- **REQUIREMENT**
Which lines of the data contain the string "February"? Copy every one of them.

- **TASK MATERIAL**
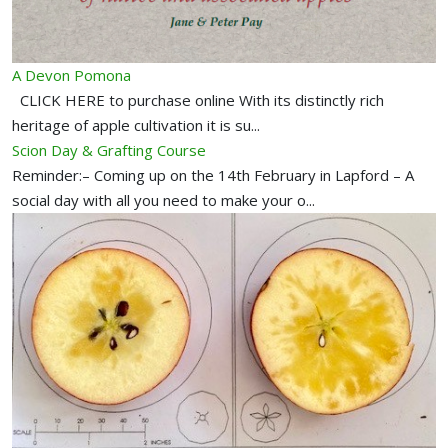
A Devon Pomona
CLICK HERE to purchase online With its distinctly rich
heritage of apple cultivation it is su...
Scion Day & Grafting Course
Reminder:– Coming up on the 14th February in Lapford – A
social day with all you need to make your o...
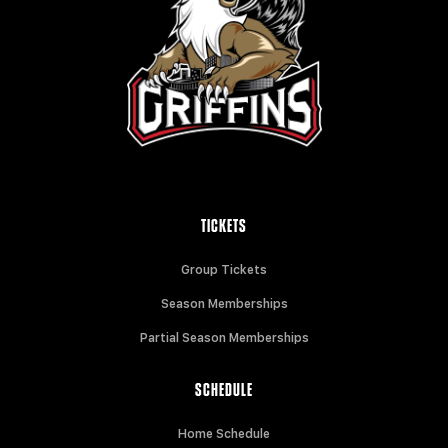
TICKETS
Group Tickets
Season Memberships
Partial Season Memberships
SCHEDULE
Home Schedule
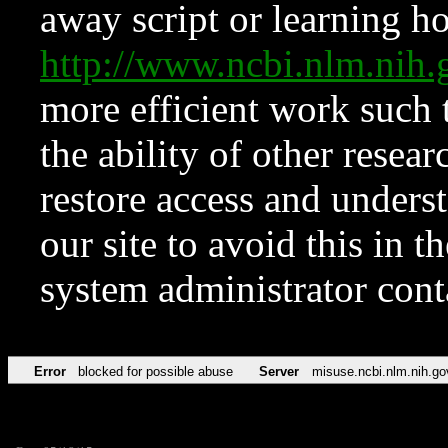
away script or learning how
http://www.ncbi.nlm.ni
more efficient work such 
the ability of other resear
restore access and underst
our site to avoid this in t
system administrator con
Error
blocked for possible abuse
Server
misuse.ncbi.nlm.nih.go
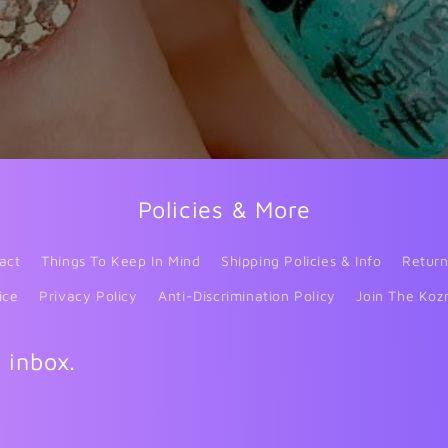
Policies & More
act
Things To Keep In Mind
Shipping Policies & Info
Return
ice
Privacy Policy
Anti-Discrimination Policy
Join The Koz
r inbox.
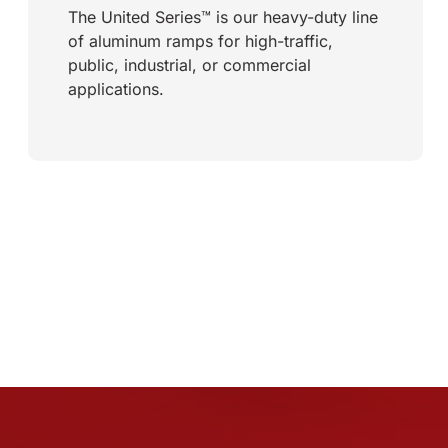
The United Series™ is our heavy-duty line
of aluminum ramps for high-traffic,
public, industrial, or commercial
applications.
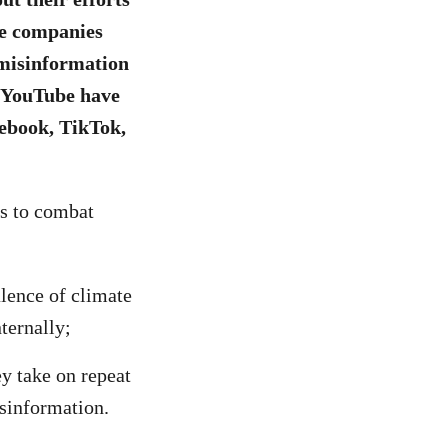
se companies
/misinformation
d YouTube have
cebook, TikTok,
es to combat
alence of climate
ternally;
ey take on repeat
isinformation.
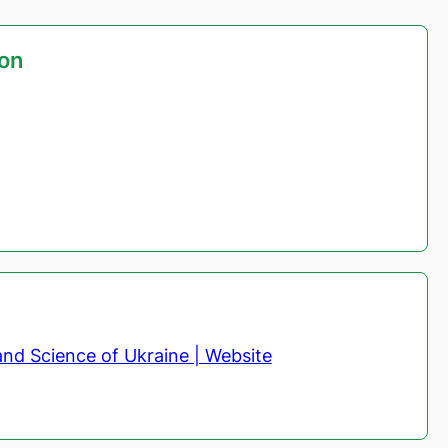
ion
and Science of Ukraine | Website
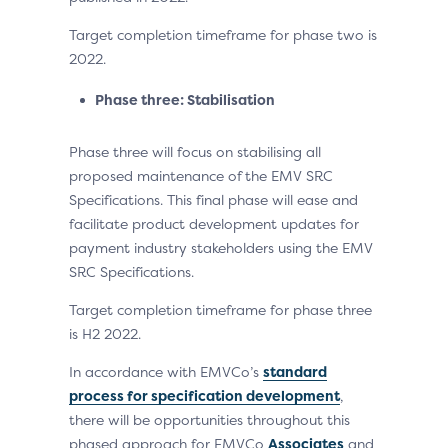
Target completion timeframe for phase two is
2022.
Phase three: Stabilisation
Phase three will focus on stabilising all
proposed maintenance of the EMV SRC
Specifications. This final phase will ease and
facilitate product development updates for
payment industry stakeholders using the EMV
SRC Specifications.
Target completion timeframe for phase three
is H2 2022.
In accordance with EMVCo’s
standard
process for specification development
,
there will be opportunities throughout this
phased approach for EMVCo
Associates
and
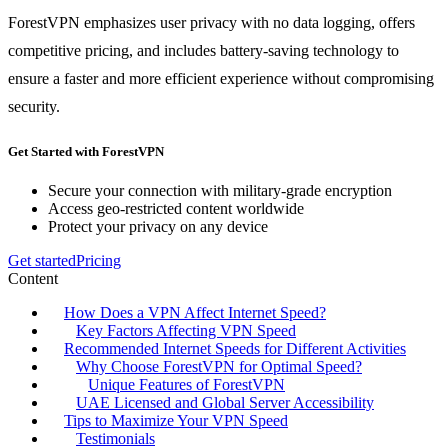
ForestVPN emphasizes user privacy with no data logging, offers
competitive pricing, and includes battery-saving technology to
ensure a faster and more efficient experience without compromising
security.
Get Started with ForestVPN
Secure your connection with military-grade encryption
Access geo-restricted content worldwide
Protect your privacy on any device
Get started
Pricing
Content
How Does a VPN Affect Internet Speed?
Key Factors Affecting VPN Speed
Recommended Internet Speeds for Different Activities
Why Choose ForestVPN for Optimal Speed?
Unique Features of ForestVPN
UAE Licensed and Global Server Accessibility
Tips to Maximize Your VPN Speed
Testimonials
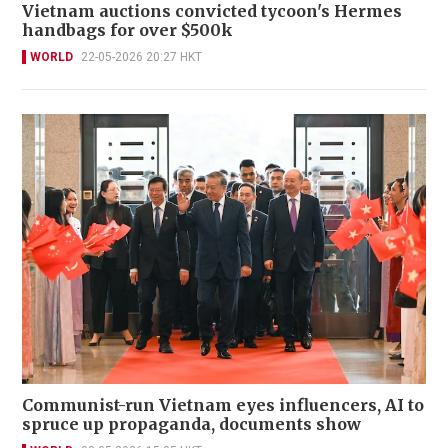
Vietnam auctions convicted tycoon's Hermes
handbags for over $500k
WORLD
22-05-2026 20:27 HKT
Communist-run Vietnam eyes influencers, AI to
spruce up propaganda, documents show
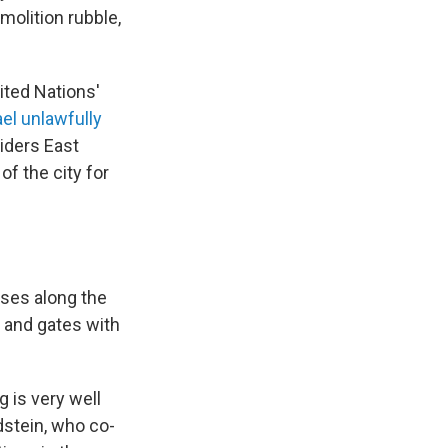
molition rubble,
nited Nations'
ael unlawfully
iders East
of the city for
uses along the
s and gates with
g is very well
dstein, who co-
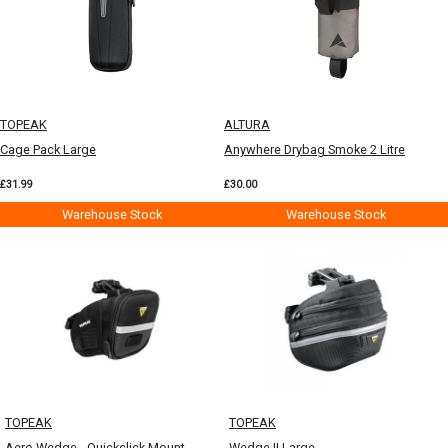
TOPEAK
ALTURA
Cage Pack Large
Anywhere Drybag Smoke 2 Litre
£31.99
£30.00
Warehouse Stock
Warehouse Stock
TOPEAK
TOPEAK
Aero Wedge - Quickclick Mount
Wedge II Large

...

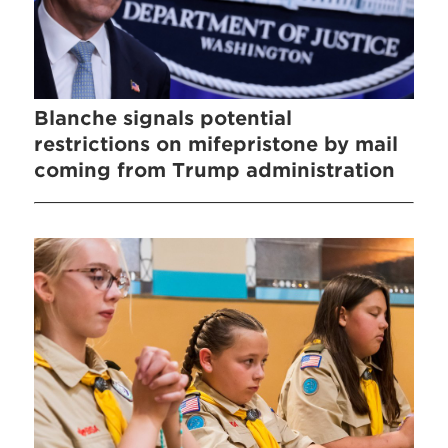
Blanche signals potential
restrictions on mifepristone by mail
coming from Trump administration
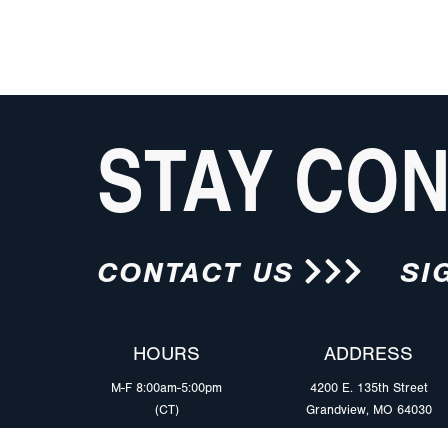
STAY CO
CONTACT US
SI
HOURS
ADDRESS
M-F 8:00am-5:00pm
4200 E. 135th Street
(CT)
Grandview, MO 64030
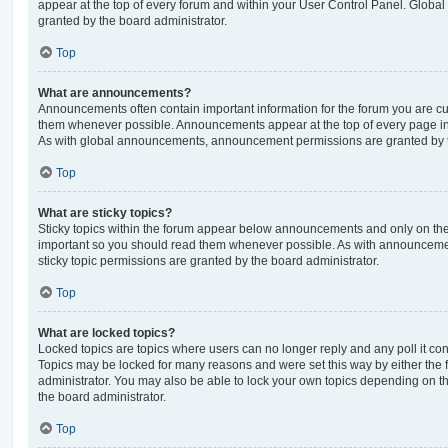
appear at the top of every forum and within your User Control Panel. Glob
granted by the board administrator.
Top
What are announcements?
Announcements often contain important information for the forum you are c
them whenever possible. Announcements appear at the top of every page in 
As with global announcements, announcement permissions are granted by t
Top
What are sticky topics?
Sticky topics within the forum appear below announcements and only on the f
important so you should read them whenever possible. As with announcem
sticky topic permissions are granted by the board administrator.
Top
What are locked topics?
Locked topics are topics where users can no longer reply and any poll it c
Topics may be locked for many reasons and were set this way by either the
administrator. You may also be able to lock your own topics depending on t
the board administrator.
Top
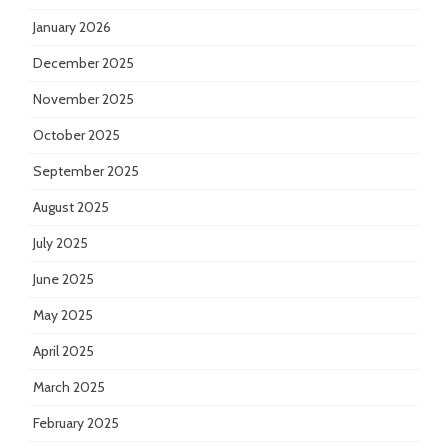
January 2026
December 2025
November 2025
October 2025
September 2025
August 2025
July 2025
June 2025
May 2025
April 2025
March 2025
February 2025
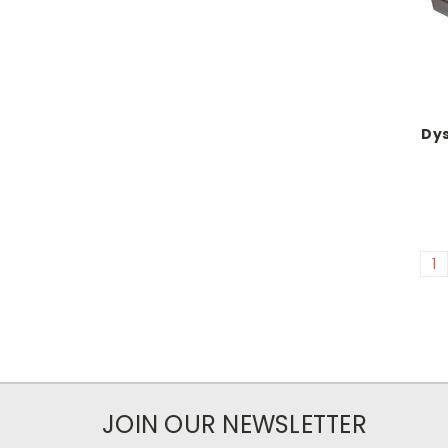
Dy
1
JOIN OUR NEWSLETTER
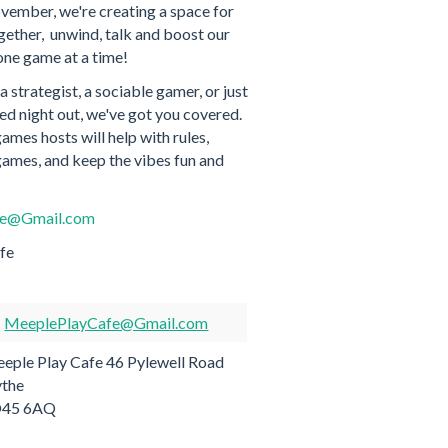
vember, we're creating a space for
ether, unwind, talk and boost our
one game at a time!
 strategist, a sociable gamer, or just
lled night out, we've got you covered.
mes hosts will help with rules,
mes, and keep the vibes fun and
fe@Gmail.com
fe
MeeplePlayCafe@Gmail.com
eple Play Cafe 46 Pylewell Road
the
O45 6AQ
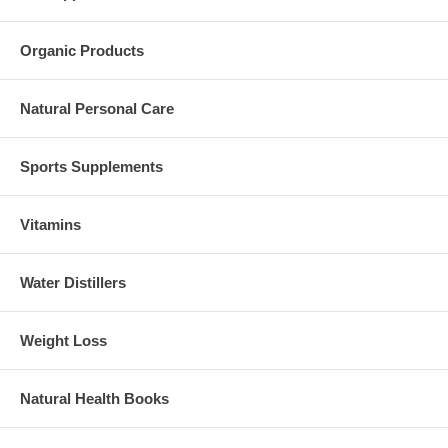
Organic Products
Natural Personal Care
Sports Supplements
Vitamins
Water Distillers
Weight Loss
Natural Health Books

- **SOLUTION FOR THIS TASK**
Reminder:– Coming up on the 14th February in Lapford – A
February 2025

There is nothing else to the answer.